The Ottawa Citizen wednesday, January 11, 2006, By Dan Gardner. ©The Ottawa Citizen.
It can't be easy being Pat Robertson. Like lots of fervent Christians, the American evangelist believes that God wants the Jews to have all of what was ancient Israel and he followed that belief to the corollary that any Israeli politician who gives away land acts contrary to the wishes of Jehovah. And from there, it was obvious that Ariel Sharon's stroke was caused by a vengeful Lord hurling thunderbolts, or blowing a heavenly trumpet or doing whatever it is the Lord does to cause strokes.
And yet simply for following his faith through to its logical conclusion -- and for doing it in front of his 700 Club television audience -- Mr. Robertson was denounced and ridiculed by newspaper columnists, politicians and the White House. Even some of his fellow evangelists said the old fellow is getting a tad embarrassing.
Imagine.
In all fairness, there are lots of other devout servants of the Lord who agree with Mr. Robertson. "The Torah says that whoever touches the land of Israel gets his punishment," an evicted Israeli settler told reporter Rory Mulholland. "Everything is from God." Some settlers went further and claimed that a curse -- "pulsa denura," or lashes of fire -- they put on Mr. Sharon last July had finally kicked in. "Nothing could kill Sharon," another man told Mr. Mulholland, "but we got him with the pulsa denura." (As a trained lawyer, I must digress to note this raises a host of fascinating legal questions. If God was acting on the settlers' orders, have the settlers committed a crime? Can you put a pulsa denura in a Ziploc bag and label it Exhibit A? Was it Colonel Mustard in the library with a pulsa denura?)
Many Muslims also saw God's vengeance behind Mr. Sharon's stroke. "Pat Robertson said this is a gift from Allah. On this, we agree," said a Muslim community leader in that hotbed of Islamic extremism, Greensboro, North Carolina. Allah wasn't angered at Mr. Sharon for getting out of Gaza, naturally. It was Mr. Sharon's involvement in the Sabra and Shatila massacre of 1982 that did it, although it's strange that He waited 23 years to wreak His awesome vengeance. Perhaps He felt revenge is a dish best served very, very cold.
What I find odd about all this hand-of-God talk is not the rather cold spectacle of human beings relishing the misfortune of a fellow man as a manifestation of holy justice. At least there's an internal logic there. Once you've accepted the idea that there is not only a God but that the Lord intervenes to decide who wins wars, who gets the plague, who has a baby and whether the Broncos will cover the point spread, it follows pretty logically that God decides whether the prime minister of Israel will have a stroke.
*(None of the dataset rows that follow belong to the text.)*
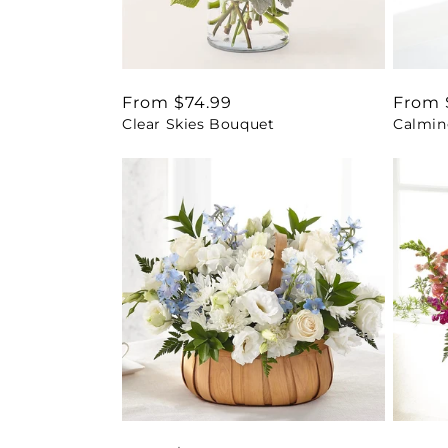
Regular
From $74.99
Regul
From 
Clear Skies Bouquet
Calmin
price
price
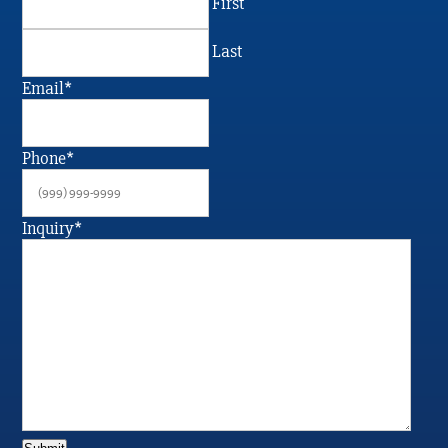
First
Last
Email
*
Phone
*
Inquiry
*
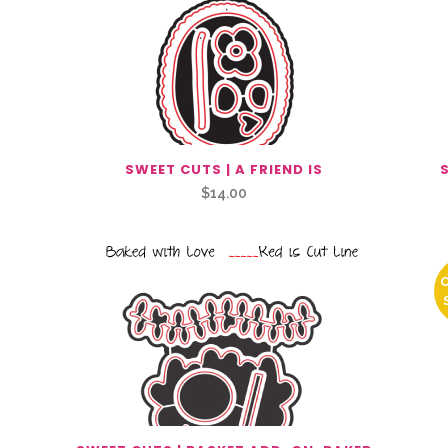
SWEET CUTS | A FRIEND IS
$
14.00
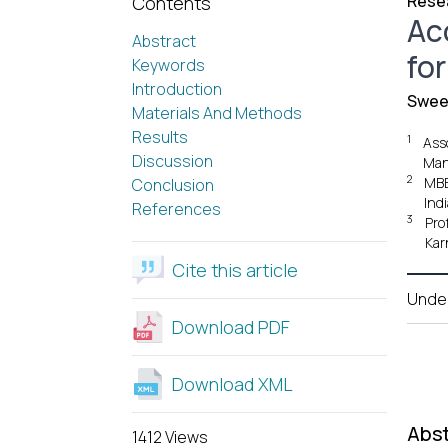
Resea
Contents
Ac
Abstract
for
Keywords
Introduction
Swee
Materials And Methods
Results
1
Ass
Discussion
Mang
2
MBB
Conclusion
Indi
References
3
Pro
Kar
Cite this article
Unde
Download PDF
Download XML
Abst
1412 Views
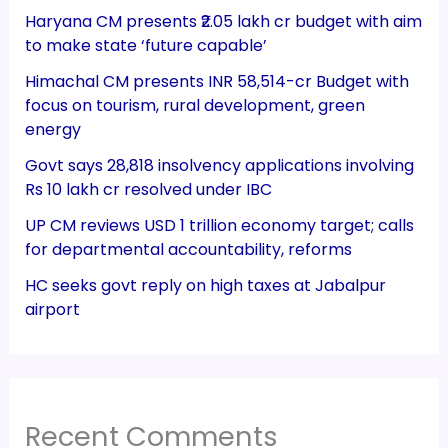
Haryana CM presents ₹2.05 lakh cr budget with aim
to make state ‘future capable’
Himachal CM presents INR 58,514-cr Budget with
focus on tourism, rural development, green
energy
Govt says 28,818 insolvency applications involving
Rs 10 lakh cr resolved under IBC
UP CM reviews USD 1 trillion economy target; calls
for departmental accountability, reforms
HC seeks govt reply on high taxes at Jabalpur
airport
Recent Comments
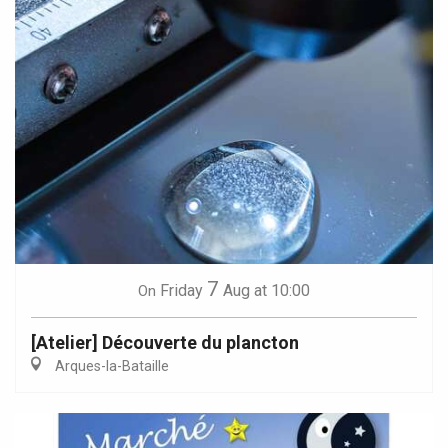
7
Friday
Aug
at 10:00
On
[Atelier] Découverte du plancton
Arques-la-Bataille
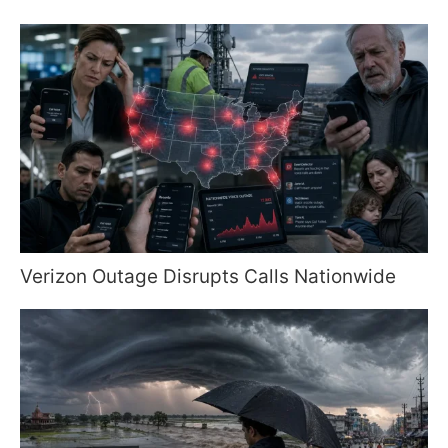
Verizon Outage Disrupts Calls Nationwide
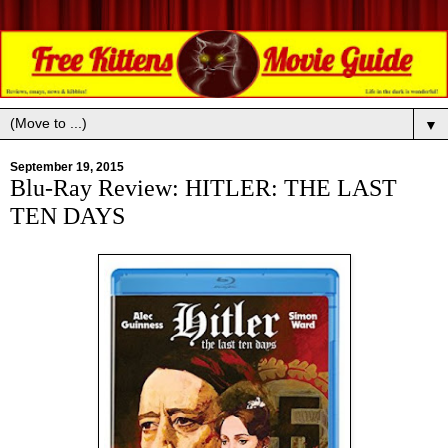
▼
September 19, 2015
Blu-Ray Review: HITLER: THE LAST
TEN DAYS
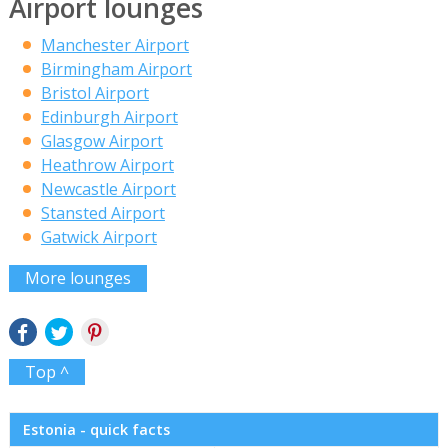
Airport lounges
Manchester Airport
Birmingham Airport
Bristol Airport
Edinburgh Airport
Glasgow Airport
Heathrow Airport
Newcastle Airport
Stansted Airport
Gatwick Airport
More lounges
Top ^
Estonia - quick facts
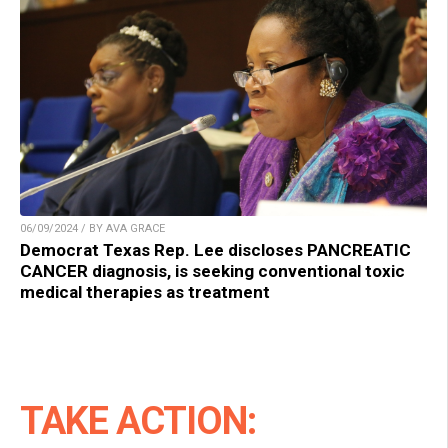
06/09/2024 / BY AVA GRACE
Democrat Texas Rep. Lee discloses PANCREATIC
CANCER diagnosis, is seeking conventional toxic
medical therapies as treatment
TAKE ACTION:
What makes no sense is to say that there is a God, that He is directly involved in the affairs of humanity, that He must be thanked for good fortune -- but that it is outrageous and unconscionable to ascribe the misfortune of a high-ranking man to divine will. Those who believe that the Bible is something more than the collected writings of desert-dwelling primitives with too much time on their hands need only look at the Book of Job, wherein Job suffers a lot more than a stroke simply because God had a bet with the Devil. If the Lord would afflict you with boils and kill your children just so He could say "booyah!" to Lucifer, what would He do if you really pissed him off? And yet, as logically unsupportable as it is, this second view of an interventionist deity is remarkably popular. It saturates daytime television and soft-rock radio. It infests the non-fiction best-seller lists. It routinely appears on the news in the form of the crash survivor who thanks God for saving him instead of the other 192 people who were left to be crushed, burned and suffocated.
During the last presidential election, George W. Bush's campaign rallies routinely featured mass prayers in which the faithful proclaimed their belief that the Lord had personally intervened to put Mr. Bush in the White House -- apparently it was God who came up with the Florida butterfly ballot.
A recent television news story on the anniversary of the Indian Ocean tsunami ended with a young Indonesian man musing that the disaster was God's way of telling people to be more devout. Now, one might ask why it is that the omniscient and omnipotent Master of the Universe couldn't figure out a way to communicate that doesn't involve drowning babies and leaving children naked, starving and orphaned. But the reporter didn't ask that rather obvious question. Instead, this metaphysical insight was aired unchallenged, with images of a mosque and slow-rolling surf giving it an air of dignity and reverence.
This is the sort of respectful tone one is supposed to adopt when discussing faith. It is rude to think critically about the content of religious claims. It is impolite to be judgmental. One must not say that views such as this Indonesian man's, or those of Mr. Bush's more passionate supporters, make no sense even on their own irrational terms. One must not say they are crude, absurd, wretchedly superstitious and unworthy of the human brain.
Unless, of course, it's crazy old Pat Robertson we're talking about.
Then this whole divine intervention thing is just nutty.